[Stored entries]
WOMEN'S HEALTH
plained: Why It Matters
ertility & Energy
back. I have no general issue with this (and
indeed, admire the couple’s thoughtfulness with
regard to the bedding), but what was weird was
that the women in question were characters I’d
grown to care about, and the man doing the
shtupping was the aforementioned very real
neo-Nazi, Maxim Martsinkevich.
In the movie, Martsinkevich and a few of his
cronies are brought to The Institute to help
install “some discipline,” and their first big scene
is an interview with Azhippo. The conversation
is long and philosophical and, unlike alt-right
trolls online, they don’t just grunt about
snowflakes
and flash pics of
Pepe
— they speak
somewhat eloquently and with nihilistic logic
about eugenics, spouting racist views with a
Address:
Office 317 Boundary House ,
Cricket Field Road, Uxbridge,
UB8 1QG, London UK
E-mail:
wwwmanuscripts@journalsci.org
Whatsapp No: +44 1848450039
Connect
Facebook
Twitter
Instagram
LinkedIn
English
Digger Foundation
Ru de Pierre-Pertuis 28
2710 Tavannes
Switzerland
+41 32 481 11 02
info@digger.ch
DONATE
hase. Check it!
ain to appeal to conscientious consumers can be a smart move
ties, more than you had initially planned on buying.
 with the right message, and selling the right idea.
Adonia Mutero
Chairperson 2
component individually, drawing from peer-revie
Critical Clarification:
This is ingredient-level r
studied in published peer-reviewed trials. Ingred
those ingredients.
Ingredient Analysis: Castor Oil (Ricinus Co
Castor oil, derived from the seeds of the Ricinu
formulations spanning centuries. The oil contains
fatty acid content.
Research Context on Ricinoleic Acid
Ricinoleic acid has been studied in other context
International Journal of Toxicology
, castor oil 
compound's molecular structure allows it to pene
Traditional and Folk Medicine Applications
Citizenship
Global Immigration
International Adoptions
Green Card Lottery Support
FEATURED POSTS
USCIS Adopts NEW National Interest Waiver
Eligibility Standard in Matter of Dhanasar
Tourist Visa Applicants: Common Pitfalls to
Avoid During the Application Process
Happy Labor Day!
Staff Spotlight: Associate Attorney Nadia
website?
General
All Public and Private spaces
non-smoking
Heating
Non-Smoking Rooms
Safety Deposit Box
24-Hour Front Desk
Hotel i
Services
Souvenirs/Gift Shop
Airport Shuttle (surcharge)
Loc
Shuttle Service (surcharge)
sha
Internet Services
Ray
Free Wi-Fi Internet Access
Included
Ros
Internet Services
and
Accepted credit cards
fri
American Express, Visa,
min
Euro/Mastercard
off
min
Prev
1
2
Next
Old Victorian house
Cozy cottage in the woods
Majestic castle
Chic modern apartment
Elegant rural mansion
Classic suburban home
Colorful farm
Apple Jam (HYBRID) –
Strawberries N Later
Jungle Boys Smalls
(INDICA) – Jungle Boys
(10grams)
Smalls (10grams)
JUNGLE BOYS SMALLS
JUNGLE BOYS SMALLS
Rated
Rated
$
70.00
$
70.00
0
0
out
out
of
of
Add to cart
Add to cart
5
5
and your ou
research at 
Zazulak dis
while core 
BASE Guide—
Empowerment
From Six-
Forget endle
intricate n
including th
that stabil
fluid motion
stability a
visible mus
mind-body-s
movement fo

## WHAT THE TASK REQUIRES
Please return every line of the data, unaltered.

## RESULT OF THIS TASK
WOMEN'S HEALTH
plained: Why It Matters
ertility & Energy
back. I have no general issue with this (and
indeed, admire the couple’s thoughtfulness with
regard to the bedding), but what was weird was
that the women in question were characters I’d
grown to care about, and the man doing the
shtupping was the aforementioned very real
neo-Nazi, Maxim Martsinkevich.
In the movie, Martsinkevich and a few of his
cronies are brought to The Institute to help
install “some discipline,” and their first big scene
is an interview with Azhippo. The conversation
is long and philosophical and, unlike alt-right
trolls online, they don’t just grunt about
snowflakes
and flash pics of
Pepe
— they speak
somewhat eloquently and with nihilistic logic
about eugenics, spouting racist views with a
Address:
Office 317 Boundary House ,
Cricket Field Road, Uxbridge,
UB8 1QG, London UK
E-mail:
wwwmanuscripts@journalsci.org
Whatsapp No: +44 1848450039
Connect
Facebook
Twitter
Instagram
LinkedIn
English
Digger Foundation
Ru de Pierre-Pertuis 28
2710 Tavannes
Switzerland
+41 32 481 11 02
info@digger.ch
DONATE
hase. Check it!
ain to appeal to conscientious consumers can be a smart move
ties, more than you had initially planned on buying.
 with the right message, and selling the right idea.
Adonia Mutero
Chairperson 2
component individually, drawing from peer-revie
Critical Clarification:
This is ingredient-level r
studied in published peer-reviewed trials. Ingred
those ingredients.
Ingredient Analysis: Castor Oil (Ricinus Co
Castor oil, derived from the seeds of the Ricinu
formulations spanning centuries. The oil contains
fatty acid content.
Research Context on Ricinoleic Acid
Ricinoleic acid has been studied in other context
International Journal of Toxicology
, castor oil 
compound's molecular structure allows it to pene
Traditional and Folk Medicine Applications
Citizenship
Global Immigration
International Adoptions
Green Card Lottery Support
FEATURED POSTS
USCIS Adopts NEW National Interest Waiver
Eligibility Standard in Matter of Dhanasar
Tourist Visa Applicants: Common Pitfalls to
Avoid During the Application Process
Happy Labor Day!
Staff Spotlight: Associate Attorney Nadia
website?
General
All Public and Private spaces
non-smoking
Heating
Non-Smoking Rooms
Safety Deposit Box
24-Hour Front Desk
Hotel i
Services
Souvenirs/Gift Shop
Airport Shuttle (surcharge)
Loc
Shuttle Service (surcharge)
sha
Internet Services
Ray
Free Wi-Fi Internet Access
Included
Ros
Internet Services
and
Accepted credit cards
fri
American Express, Visa,
min
Euro/Mastercard
off
min
Prev
1
2
Next
Old Victorian house
Cozy cottage in the woods
Majestic castle
Chic modern apartment
Elegant rural mansion
Classic suburban home
Colorful farm
Apple Jam (HYBRID) –
Strawberries N Later
Jungle Boys Smalls
(INDICA) – Jungle Boys
(10grams)
Smalls (10grams)
JUNGLE BOYS SMALLS
JUNGLE BOYS SMALLS
Rated
Rated
$
70.00
$
70.00
0
0
out
out
of
of
Add to cart
Add to cart
5
5
and your ou
research at 
Zazulak dis
while core 
BASE Guide—
Empowerment
From Six-
Forget endle
intricate n
including th
that stabil
fluid motion
stability a
visible mus
mind-body-s
movement fo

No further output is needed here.